When I started this journey I had no ideas the scope of hormones involved. I also had no clue as to how many steps it takes before even considering intrauterine insemination (IUI) or in vitro fertilization (IVF). It was only when I started testing through my OBGYN that I realized how amazingly complicated it is to get pregnant. Simply put – it’s a miracle.
In October of 2010 I was given an ultrasound to check the size of my ovaries. Needless to say I was excited and relived to find out I actually had some! The doctor was looking for abnormalities in the size of the ovaries as well as the number of follicles nestled within each. The test results came back normal. The size of the ovaries were fine and I had about 10 to 11 follicles in each ovary. * A woman who has what’s called Polycystic Ovarian Syndrome has an even greater number of follicles and may have cysts. Other indications, according to Web MD, include irregular menstrual cycles, failure of the ovary to release eggs (anovulation) and elevated levels of male hormones.
With the ultrasound complete I had blood drawn to take a look at the levels of several different hormones. I will list them here with a brief description of their role in pregnancy and a link to each if you want more information:
LH – luteinizing hormone helps regulate the menstrual cycle and egg production. Each month, for those on a regular cycle of 28 days, you would typically test for the “LH surge” around day 14 to know when ovulation will occur – between 12 and 72 hours after the surge. If progesterone (more on this hormone below) levels are normal a woman’s “luteal phase” will normally last for 14 days until she either gets a positive pregnancy test OR begins her menstrual cycle.
FSH – follicle stimulating hormone works in conjunction with luteinizing hormone. Both are produced by the pituitary gland. According to Wikipedia, “FSH stimulates the growth and recruitment of immature ovarian follicles in the ovary. FSH is typically measured in the early follicular phase of the menstrual cycle, typically day three to five, counted from last menstruation. At this time, the levels of estradiol (E2) and progesterone are at the lowest point of the menstrual cycle.”

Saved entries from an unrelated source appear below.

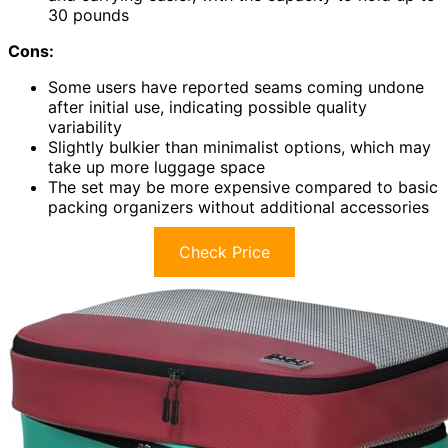
30 pounds
Cons:
Some users have reported seams coming undone
after initial use, indicating possible quality
variability
Slightly bulkier than minimalist options, which may
take up more luggage space
The set may be more expensive compared to basic
packing organizers without additional accessories
Check Price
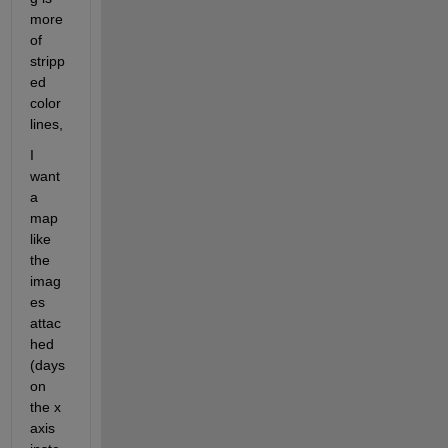
more 
of 
stripp
ed 
color 
lines, 
I 
want 
a 
map 
like 
the 
imag
es 
attac
hed 
(days 
on 
the x 
axis 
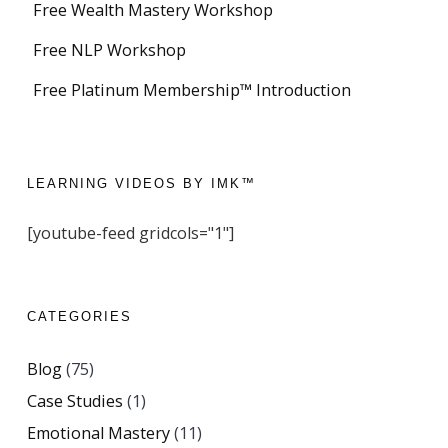
Free Wealth Mastery Workshop
Free NLP Workshop
Free Platinum Membership™ Introduction
LEARNING VIDEOS BY IMK™
[youtube-feed gridcols="1"]
CATEGORIES
Blog
(75)
Case Studies
(1)
Emotional Mastery
(11)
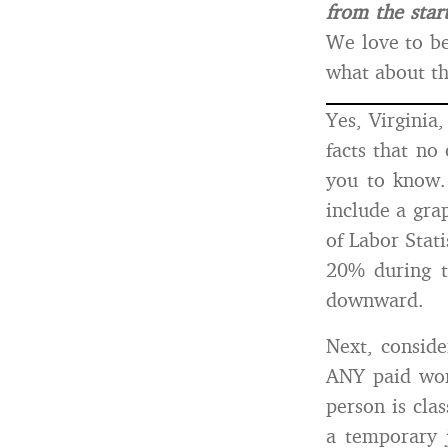
from the start
We love to be
what about the
Yes, Virginia
facts that no
you to know.
include a gra
of Labor Stat
20% during t
downward.
Next, conside
ANY paid wor
person is cla
a temporary j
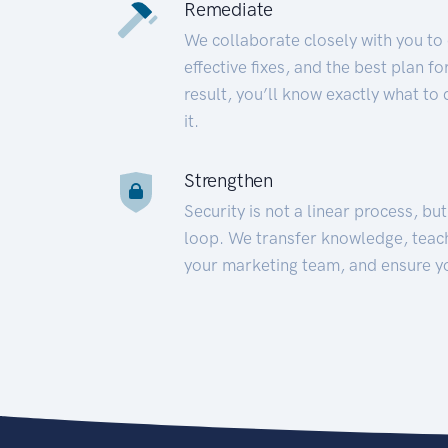
Remediate
We collaborate closely with you to
effective fixes, and the best plan 
result, you’ll know exactly what to
it.
Strengthen
Security is not a linear process, bu
loop. We transfer knowledge, teac
your marketing team, and ensure y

Prolactin – sharedjourney.com had the most comprehensive answer I could find about prolactin, “Prolactin doesn’t just cause your body to increase milk production – it also affects your ovulation and menstrual cycles. This is why it is nearly impossible to become pregnant when you are breastfeeding. (In fact, prolactin is 90% effective against pregnancy in the first months after birth). Prolactin inhibits two hormones necessary to your ovulation: follicle stimulating hormone (FSH) and gonadotropin releasing hormone (GnRH). Both of these hormones are responsible for helping your eggs to develop and mature in the ovaries, so that they can be released during ovulation. When you have excess prolactin in your bloodstream, ovulation is not triggered, and you will be unable to become pregnant. Prolactin may also affect your menstrual cycle and the regularity of your periods.”

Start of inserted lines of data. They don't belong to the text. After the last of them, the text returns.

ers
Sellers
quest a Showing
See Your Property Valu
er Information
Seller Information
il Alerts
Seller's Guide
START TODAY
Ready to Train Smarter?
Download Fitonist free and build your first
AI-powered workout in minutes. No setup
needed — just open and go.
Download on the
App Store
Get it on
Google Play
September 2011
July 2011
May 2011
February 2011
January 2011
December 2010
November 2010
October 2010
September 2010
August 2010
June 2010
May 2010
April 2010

Progesterone – this is the hormone I am most familiar with. When I was originally tested in November and December of 2010 this hormone continued to come back low. Healthywomen.org has this to say, “Progesterone plays a role in maintaining pregnancy. The hormone is produced in the ovaries, the placenta (when a woman gets pregnant) and the adrenal glands. It helps prepare your body for conception and pregnancy and regulates the monthly menstrual cycle.” Progesterone plays a key role in preparing the uterine lining to allow a fertilized egg to implant. If this hormone is low, as in my case, the lining will not be thick enough. The result? Lack of pregnancy each month. *Since my levels were low my doctor told me I have what is called a Luteal Phase defect. I was not producing enough progesterone and the lining was not being built up, resulting in a shorter time before my period would start.
Estrogen – probably one of the more recognizable hormones, estrogen also helps to thicken the uterine lining and works in tandem with progesterone. According to healthywomen.org, “The term “estrogen” includes a group of chemically similar hormones: estrone, estradiol (the most abundant in women of reproductive age) and estriol. Overall, estrogen is produced in the ovaries, adrenal glands and fat tissues. More specifically, the estradiol and estrone forms are produced primarily in the ovaries in premenopausal women, while estriol is produced by the placenta during pregnancy.”

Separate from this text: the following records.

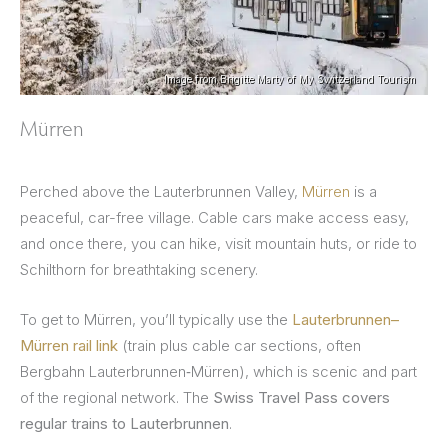
Image from Brigitte Marty of My Switzerland Tourism
Mürren
Perched above the Lauterbrunnen Valley,
Mürren
is a
peaceful, car-free village. Cable cars make access easy,
and once there, you can hike, visit mountain huts, or ride to
Schilthorn for breathtaking scenery.
To get to Mürren, you’ll typically use the
Lauterbrunnen–
Mürren rail link
(train plus cable car sections, often
Bergbahn Lauterbrunnen‑Mürren), which is scenic and part
of the regional network. The
Swiss Travel Pass covers
regular trains to Lauterbrunnen
.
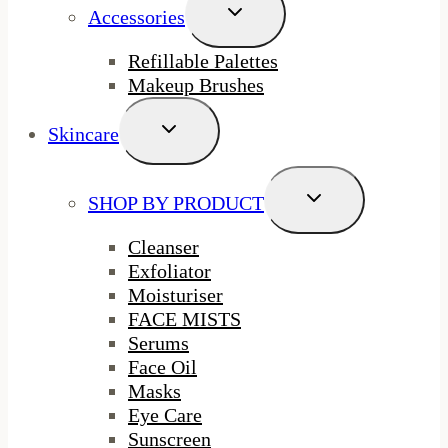
Toggle
Accessories
Child
Menu
Refillable Palettes
Makeup Brushes
Toggle
Skincare
Child
Menu
Toggle
SHOP BY PRODUCT
Child
Menu
Cleanser
Exfoliator
Moisturiser
FACE MISTS
Serums
Face Oil
Masks
Eye Care
Sunscreen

With all of my other hormone levels within normal range I began taking progesterone supplements (200 mg) in January of 2011. I take a single yellow pill as soon as I receive a positive LH surge test. Since I’ve been taking the progesterone I have noticed a difference in the length of time before my next cycle begins. It has extended the phase by three to four days. I’m not a 28 dayer – my cycles fluctuate a bit between 28 days to 35 days. It is frustrating at times but there is not much I can do about it.